From the records below, set down exactly the lines starting with the line that contains "جزئیات خودکار" and going on through the line that contains "فروش فوری خودرو به دلیل نیاز". Nothing else is wanted.

Start of Information provided

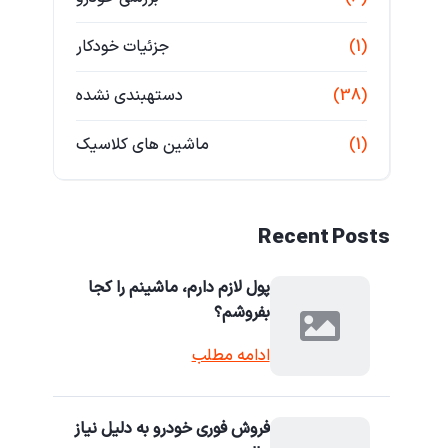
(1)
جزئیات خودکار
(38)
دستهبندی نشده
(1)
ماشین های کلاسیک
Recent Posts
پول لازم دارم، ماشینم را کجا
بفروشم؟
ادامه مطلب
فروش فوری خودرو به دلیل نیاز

End of Information provided
Start of Information provided

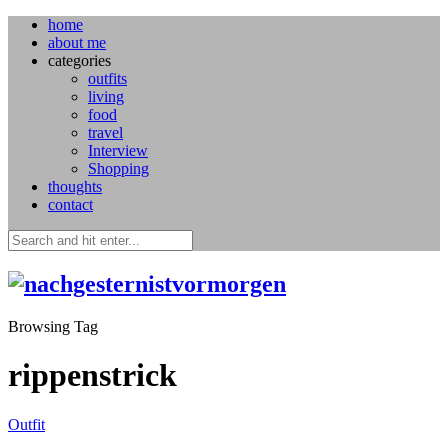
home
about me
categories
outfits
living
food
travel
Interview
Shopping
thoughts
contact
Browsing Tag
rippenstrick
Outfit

End of Information provided
Start of Information provided

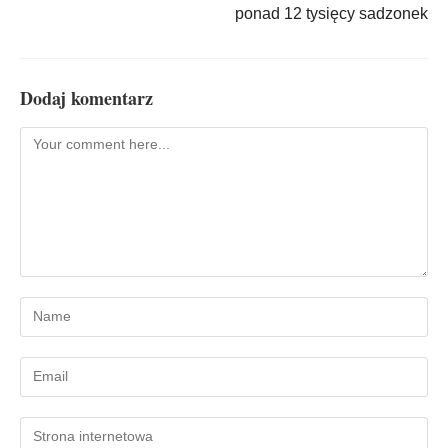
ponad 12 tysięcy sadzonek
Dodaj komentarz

End of Information provided

▶ **Answer to this exercise**
جزئیات خودکار
(38)
دستهبندی نشده
(1)
ماشین های کلاسیک
Recent Posts
پول لازم دارم، ماشینم را کجا
بفروشم؟
ادامه مطلب
فروش فوری خودرو به دلیل نیاز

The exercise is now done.